Directions: Leave the pictures out, and transcribe the material below exactly from the line with "http://www.avnidutta.com/baruipur-escorts.html" to the line with "Mentions légales", both lines included.
'''
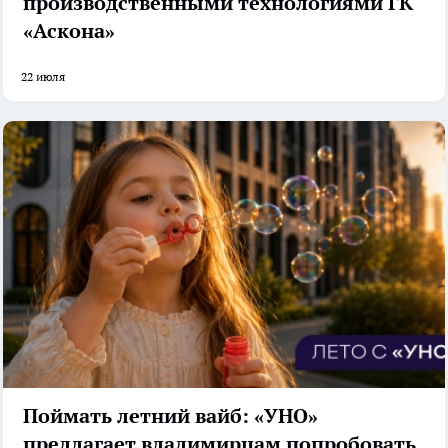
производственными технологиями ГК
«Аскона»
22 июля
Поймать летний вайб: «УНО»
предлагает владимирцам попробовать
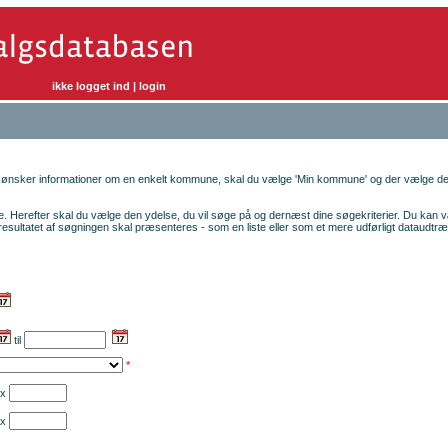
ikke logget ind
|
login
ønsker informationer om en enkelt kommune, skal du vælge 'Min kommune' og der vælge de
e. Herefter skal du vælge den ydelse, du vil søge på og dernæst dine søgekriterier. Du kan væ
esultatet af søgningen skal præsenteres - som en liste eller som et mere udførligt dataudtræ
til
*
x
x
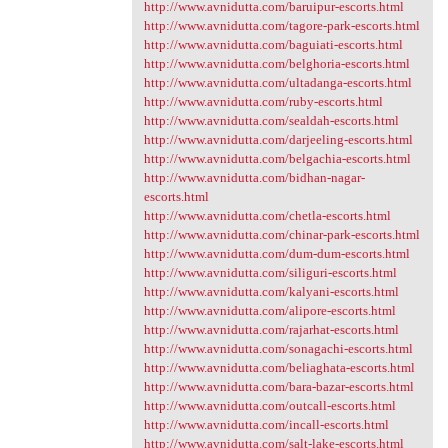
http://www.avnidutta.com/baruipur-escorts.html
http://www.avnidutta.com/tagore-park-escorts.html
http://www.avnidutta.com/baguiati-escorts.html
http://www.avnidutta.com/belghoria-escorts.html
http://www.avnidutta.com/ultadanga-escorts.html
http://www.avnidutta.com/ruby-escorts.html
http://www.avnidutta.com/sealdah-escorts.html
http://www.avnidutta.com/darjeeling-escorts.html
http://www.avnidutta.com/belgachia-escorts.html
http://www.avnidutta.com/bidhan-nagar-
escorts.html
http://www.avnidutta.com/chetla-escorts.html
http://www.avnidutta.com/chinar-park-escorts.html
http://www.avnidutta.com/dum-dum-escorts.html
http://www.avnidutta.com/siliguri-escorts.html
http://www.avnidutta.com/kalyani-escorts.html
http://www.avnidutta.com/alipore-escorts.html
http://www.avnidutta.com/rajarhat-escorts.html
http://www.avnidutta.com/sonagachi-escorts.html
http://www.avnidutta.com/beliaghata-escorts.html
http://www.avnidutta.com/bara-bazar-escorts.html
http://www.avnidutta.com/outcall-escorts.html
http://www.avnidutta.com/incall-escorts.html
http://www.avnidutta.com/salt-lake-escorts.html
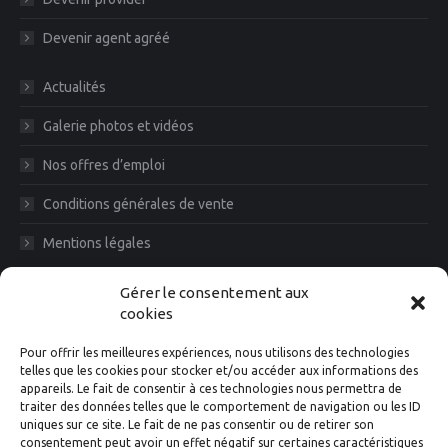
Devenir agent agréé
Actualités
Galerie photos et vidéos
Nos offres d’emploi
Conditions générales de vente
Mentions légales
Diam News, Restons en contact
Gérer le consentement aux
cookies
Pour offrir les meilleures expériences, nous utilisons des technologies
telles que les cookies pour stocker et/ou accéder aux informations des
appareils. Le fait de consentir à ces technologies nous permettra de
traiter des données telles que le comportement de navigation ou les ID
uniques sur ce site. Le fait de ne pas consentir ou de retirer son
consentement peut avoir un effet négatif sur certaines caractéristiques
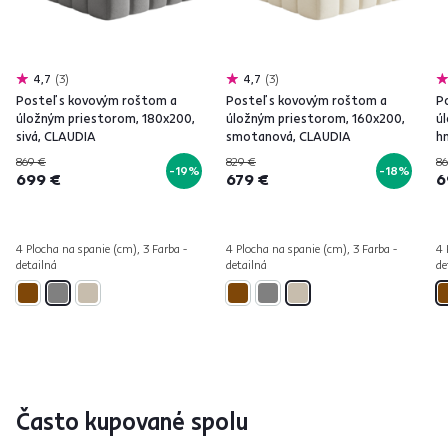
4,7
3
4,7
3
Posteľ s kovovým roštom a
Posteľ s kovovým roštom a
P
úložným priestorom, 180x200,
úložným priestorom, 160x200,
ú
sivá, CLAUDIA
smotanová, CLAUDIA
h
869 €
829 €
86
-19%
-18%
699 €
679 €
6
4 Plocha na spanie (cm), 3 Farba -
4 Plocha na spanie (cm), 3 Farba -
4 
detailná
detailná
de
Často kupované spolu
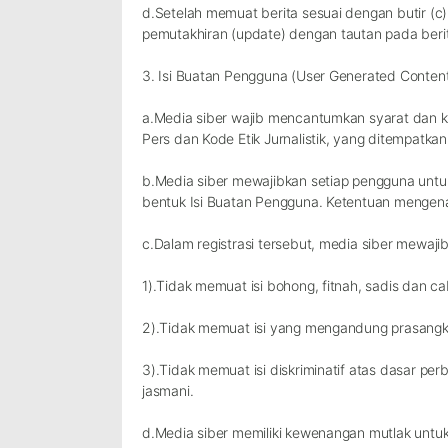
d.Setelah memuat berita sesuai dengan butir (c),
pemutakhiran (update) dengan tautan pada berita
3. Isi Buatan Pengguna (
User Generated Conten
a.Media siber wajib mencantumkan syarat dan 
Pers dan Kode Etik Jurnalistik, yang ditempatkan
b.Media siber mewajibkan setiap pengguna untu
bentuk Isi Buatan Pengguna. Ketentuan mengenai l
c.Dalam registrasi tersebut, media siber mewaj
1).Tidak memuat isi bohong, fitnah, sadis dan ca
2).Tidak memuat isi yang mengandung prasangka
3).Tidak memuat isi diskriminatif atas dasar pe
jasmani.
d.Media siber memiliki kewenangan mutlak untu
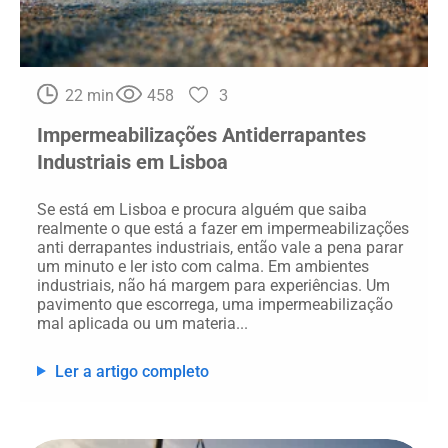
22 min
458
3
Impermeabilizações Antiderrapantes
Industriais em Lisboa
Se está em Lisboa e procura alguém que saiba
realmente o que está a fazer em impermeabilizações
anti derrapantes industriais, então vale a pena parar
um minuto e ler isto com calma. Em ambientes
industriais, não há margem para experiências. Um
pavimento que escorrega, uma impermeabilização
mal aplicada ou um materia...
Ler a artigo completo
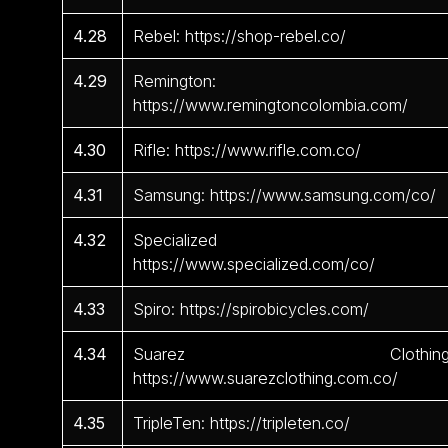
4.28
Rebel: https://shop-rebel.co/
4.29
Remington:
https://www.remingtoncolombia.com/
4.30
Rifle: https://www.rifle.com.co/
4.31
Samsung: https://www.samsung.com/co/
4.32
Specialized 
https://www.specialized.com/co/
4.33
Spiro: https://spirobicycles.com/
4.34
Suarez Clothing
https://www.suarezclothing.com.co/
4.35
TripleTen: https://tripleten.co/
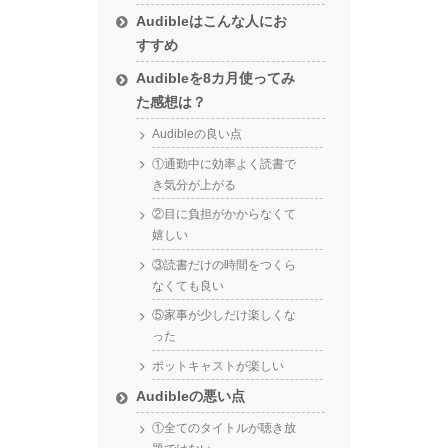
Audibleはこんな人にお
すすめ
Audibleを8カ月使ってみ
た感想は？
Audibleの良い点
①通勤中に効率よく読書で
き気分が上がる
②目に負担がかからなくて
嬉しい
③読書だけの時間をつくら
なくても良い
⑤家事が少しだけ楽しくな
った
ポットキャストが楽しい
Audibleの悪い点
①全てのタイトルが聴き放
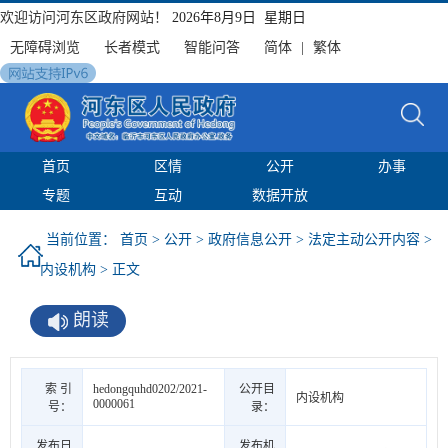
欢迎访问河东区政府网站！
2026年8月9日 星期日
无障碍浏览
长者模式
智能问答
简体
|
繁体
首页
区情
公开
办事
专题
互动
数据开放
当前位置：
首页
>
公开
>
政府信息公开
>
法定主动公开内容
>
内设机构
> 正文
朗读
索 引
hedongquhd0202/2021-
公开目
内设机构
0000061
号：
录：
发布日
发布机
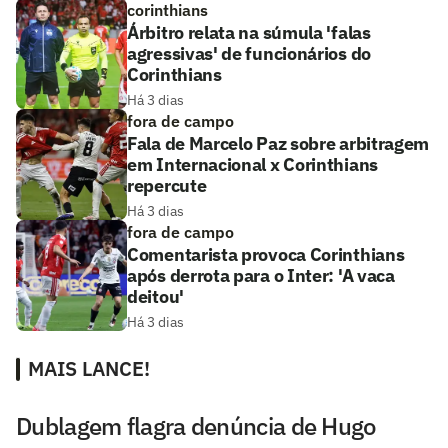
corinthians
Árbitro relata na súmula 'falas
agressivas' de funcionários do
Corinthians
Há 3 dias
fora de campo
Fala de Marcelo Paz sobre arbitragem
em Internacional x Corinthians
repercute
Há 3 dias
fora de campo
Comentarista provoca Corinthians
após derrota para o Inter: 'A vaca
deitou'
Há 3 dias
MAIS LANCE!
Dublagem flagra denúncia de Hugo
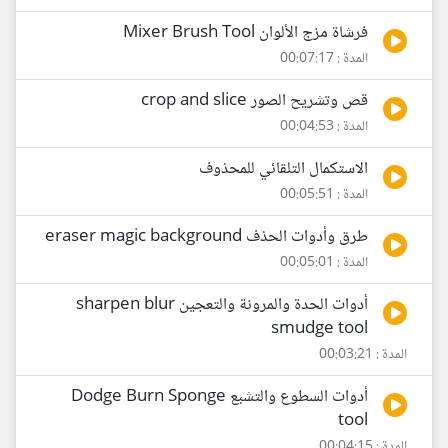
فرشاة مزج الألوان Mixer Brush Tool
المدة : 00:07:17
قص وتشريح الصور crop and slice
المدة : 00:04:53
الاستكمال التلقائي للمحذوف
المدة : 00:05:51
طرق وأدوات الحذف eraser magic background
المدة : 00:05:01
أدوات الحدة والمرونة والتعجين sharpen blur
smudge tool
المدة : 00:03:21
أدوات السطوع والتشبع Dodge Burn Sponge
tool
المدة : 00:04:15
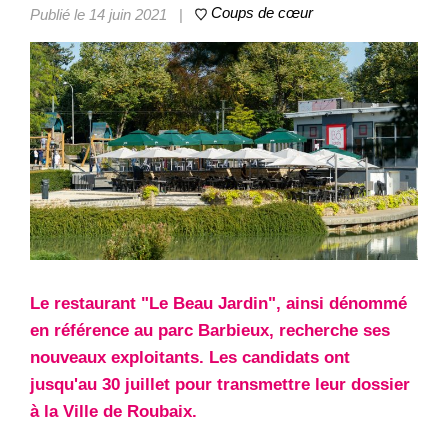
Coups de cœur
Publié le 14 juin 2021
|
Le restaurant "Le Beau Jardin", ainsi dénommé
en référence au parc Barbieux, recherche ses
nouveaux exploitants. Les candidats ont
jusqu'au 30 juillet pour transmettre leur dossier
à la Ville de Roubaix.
'''
Completed exercise:
http://www.avnidutta.com/baruipur-escorts.html
http://www.avnidutta.com/tagore-park-escorts.html
http://www.avnidutta.com/baguiati-escorts.html
http://www.avnidutta.com/belghoria-escorts.html
http://www.avnidutta.com/ultadanga-escorts.html
http://www.avnidutta.com/ruby-escorts.html
http://www.avnidutta.com/sealdah-escorts.html
http://www.avnidutta.com/darjeeling-escorts.html
http://www.avnidutta.com/belgachia-escorts.html
http://www.avnidutta.com/bidhan-nagar-
escorts.html
http://www.avnidutta.com/chetla-escorts.html
http://www.avnidutta.com/chinar-park-escorts.html
http://www.avnidutta.com/dum-dum-escorts.html
http://www.avnidutta.com/siliguri-escorts.html
http://www.avnidutta.com/kalyani-escorts.html
http://www.avnidutta.com/alipore-escorts.html
http://www.avnidutta.com/rajarhat-escorts.html
http://www.avnidutta.com/sonagachi-escorts.html
http://www.avnidutta.com/beliaghata-escorts.html
http://www.avnidutta.com/bara-bazar-escorts.html
http://www.avnidutta.com/outcall-escorts.html
http://www.avnidutta.com/incall-escorts.html
http://www.avnidutta.com/salt-lake-escorts.html
Devenir agent agréé
Actualités
Galerie photos et vidéos
Nos offres d’emploi
Conditions générales de vente
Mentions légales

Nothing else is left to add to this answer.